SUPPLIED INFORMATION Block Start
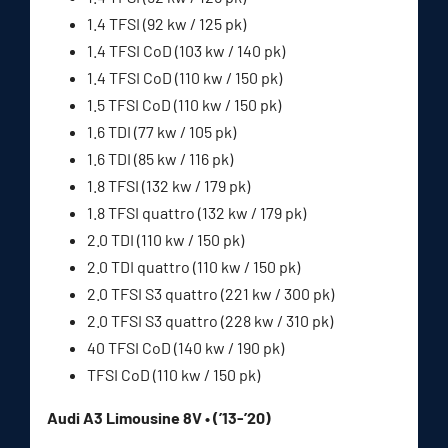
1.4 TFSI (92 kw / 125 pk)
1.4 TFSI CoD (103 kw / 140 pk)
1.4 TFSI CoD (110 kw / 150 pk)
1.5 TFSI CoD (110 kw / 150 pk)
1.6 TDI (77 kw / 105 pk)
1.6 TDI (85 kw / 116 pk)
1.8 TFSI (132 kw / 179 pk)
1.8 TFSI quattro (132 kw / 179 pk)
2.0 TDI (110 kw / 150 pk)
2.0 TDI quattro (110 kw / 150 pk)
2.0 TFSI S3 quattro (221 kw / 300 pk)
2.0 TFSI S3 quattro (228 kw / 310 pk)
40 TFSI CoD (140 kw / 190 pk)
TFSI CoD (110 kw / 150 pk)
Audi A3 Limousine 8V • (’13-’20)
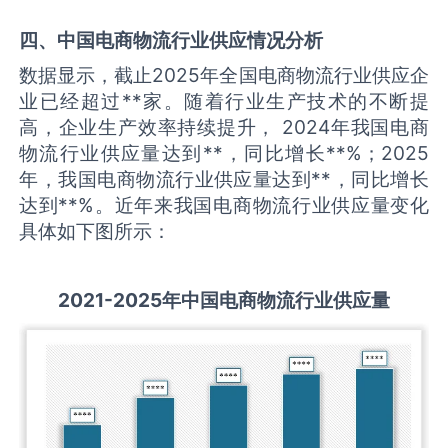
四、中国
电商物流
行业供应情况分析
数据显示，截止2025年全国电商物流行业供应企
业已经超过**家。随着行业生产技术的不断提
高，企业生产效率持续提升， 2024年我国电商
物流行业供应量达到**，同比增长**%；2025
年，我国电商物流行业供应量达到**，同比增长
达到**%。近年来我国电商物流行业供应量变化
具体如下图所示：
2021-2025
年中国
电商物流
行业供应量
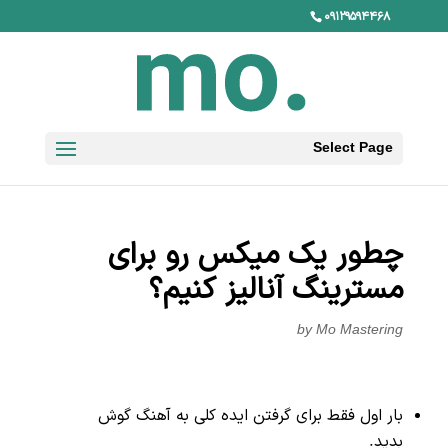
۰۹۱۲۹۵۹۴۴۶۸
Select Page
چطور یک میکس رو برای
مسترینگ آنالیز کنیم؟
by
Mo Mastering
بار اول فقط برای گرفتن ایده کلی به آهنگ گوش
بدید.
SUPPLIED INFORMATION Block End
§ **TASK GOAL**:
Output each record verbatim, but skip anything that is a picture.

§ **ANSWER TO THIS TASK**:
1.4 TFSI (92 kw / 125 pk)
1.4 TFSI CoD (103 kw / 140 pk)
1.4 TFSI CoD (110 kw / 150 pk)
1.5 TFSI CoD (110 kw / 150 pk)
1.6 TDI (77 kw / 105 pk)
1.6 TDI (85 kw / 116 pk)
1.8 TFSI (132 kw / 179 pk)
1.8 TFSI quattro (132 kw / 179 pk)
2.0 TDI (110 kw / 150 pk)
2.0 TDI quattro (110 kw / 150 pk)
2.0 TFSI S3 quattro (221 kw / 300 pk)
2.0 TFSI S3 quattro (228 kw / 310 pk)
40 TFSI CoD (140 kw / 190 pk)
TFSI CoD (110 kw / 150 pk)
Audi A3 Limousine 8V • (’13-’20)
四、中国
电商物流
行业供应情况分析
数据显示，截止2025年全国电商物流行业供应企
业已经超过**家。随着行业生产技术的不断提
高，企业生产效率持续提升， 2024年我国电商
物流行业供应量达到**，同比增长**%；2025
年，我国电商物流行业供应量达到**，同比增长
达到**%。近年来我国电商物流行业供应量变化
具体如下图所示：
2021-2025
年中国
电商物流
行业供应量
۰۹۱۲۹۵۹۴۴۶۸
Select Page
چطور یک میکس رو برای
مسترینگ آنالیز کنیم؟
by
Mo Mastering
بار اول فقط برای گرفتن ایده کلی به آهنگ گوش
بدید.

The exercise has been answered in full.